- PROVIDED ENTRIES

▬▬▬

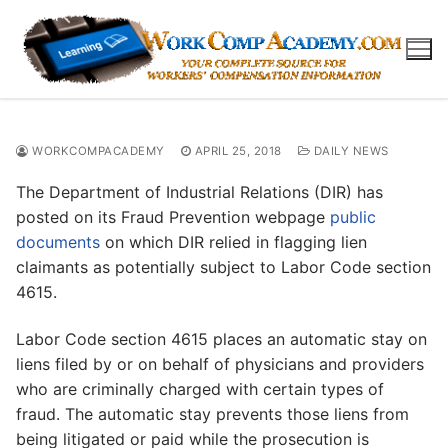
Skip
to
content
WORKCOMPACADEMY
APRIL 25, 2018
DAILY NEWS
The Department of Industrial Relations (DIR) has
posted on its Fraud Prevention webpage
public
documents
on which DIR relied in flagging lien
claimants as potentially subject to Labor Code section
4615.
Labor Code section 4615 places an automatic stay on
liens filed by or on behalf of physicians and providers
who are criminally charged with certain types of
fraud. The automatic stay prevents those liens from
being litigated or paid while the prosecution is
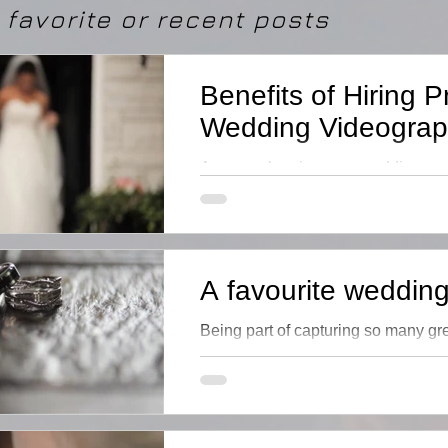
favorite or recent posts
Benefits of Hiring P
Wedding Videograp
Are you planning your wedding and
a videographer? The additional ex
professional is worth it
A favourite wedding 
Being part of capturing so many g
each with its pwn special meaning ...
favourites but there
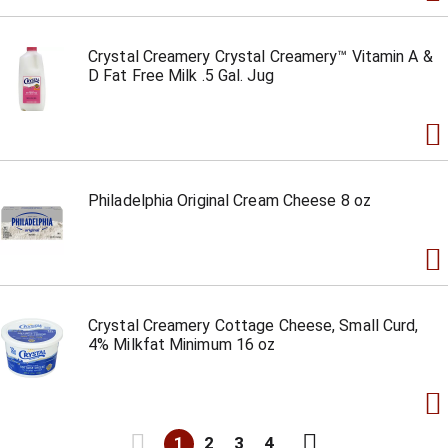
Crystal Creamery Crystal Creamery™ Vitamin A &
D Fat Free Milk .5 Gal. Jug
Philadelphia Original Cream Cheese 8 oz
Crystal Creamery Cottage Cheese, Small Curd,
4% Milkfat Minimum 16 oz
1
2
3
4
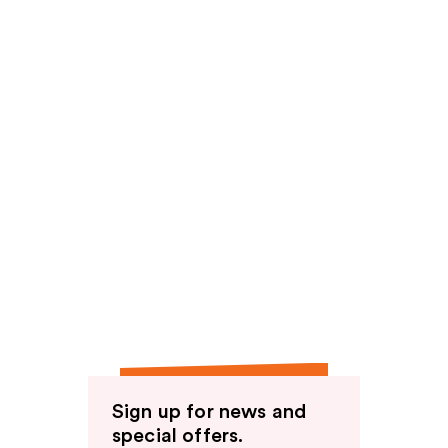
Sign up for news and
special offers.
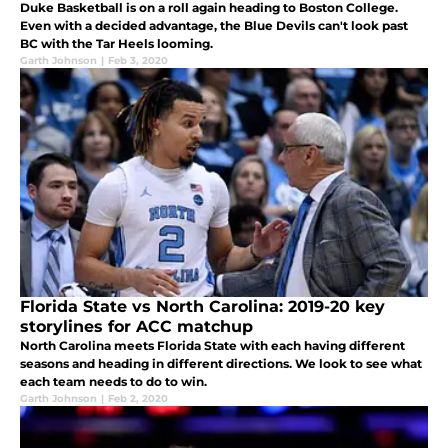
Duke Basketball is on a roll again heading to Boston College.
Even with a decided advantage, the Blue Devils can't look past
BC with the Tar Heels looming.
Garth Johnson
|
Feb 3, 2020
Florida State vs North Carolina: 2019-20 key
storylines for ACC matchup
North Carolina meets Florida State with each having different
seasons and heading in different directions. We look to see what
each team needs to do to win.
Garth Johnson
|
Feb 2, 2020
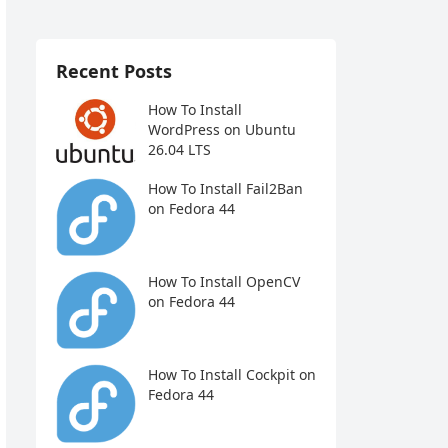
Recent Posts
How To Install
WordPress on Ubuntu
26.04 LTS
How To Install Fail2Ban
on Fedora 44
How To Install OpenCV
on Fedora 44
How To Install Cockpit on
Fedora 44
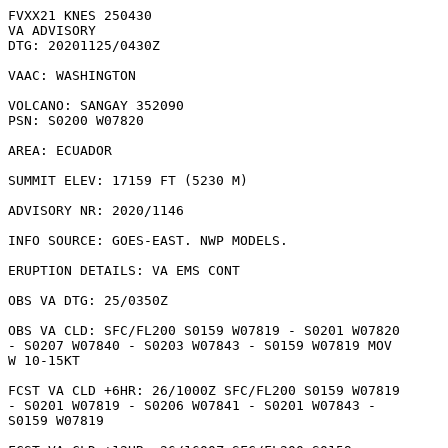
FVXX21 KNES 250430

VA ADVISORY

DTG: 20201125/0430Z

VAAC: WASHINGTON

VOLCANO: SANGAY 352090

PSN: S0200 W07820

AREA: ECUADOR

▬▬▬

- PROBLEM DETAILS
Exactly as written, reproduce the lines from the beginning of the material through the line with "Being part of capturing so many g", and skip any picture.

- TASK OUTPUT
Skip
to
content
WORKCOMPACADEMY
APRIL 25, 2018
DAILY NEWS
The Department of Industrial Relations (DIR) has
posted on its Fraud Prevention webpage
public
documents
on which DIR relied in flagging lien
claimants as potentially subject to Labor Code section
4615.
Labor Code section 4615 places an automatic stay on
liens filed by or on behalf of physicians and providers
who are criminally charged with certain types of
fraud. The automatic stay prevents those liens from
being litigated or paid while the prosecution is
favorite or recent posts
Benefits of Hiring P
Wedding Videograp
Are you planning your wedding and
a videographer? The additional ex
professional is worth it
A favourite wedding 
Being part of capturing so many g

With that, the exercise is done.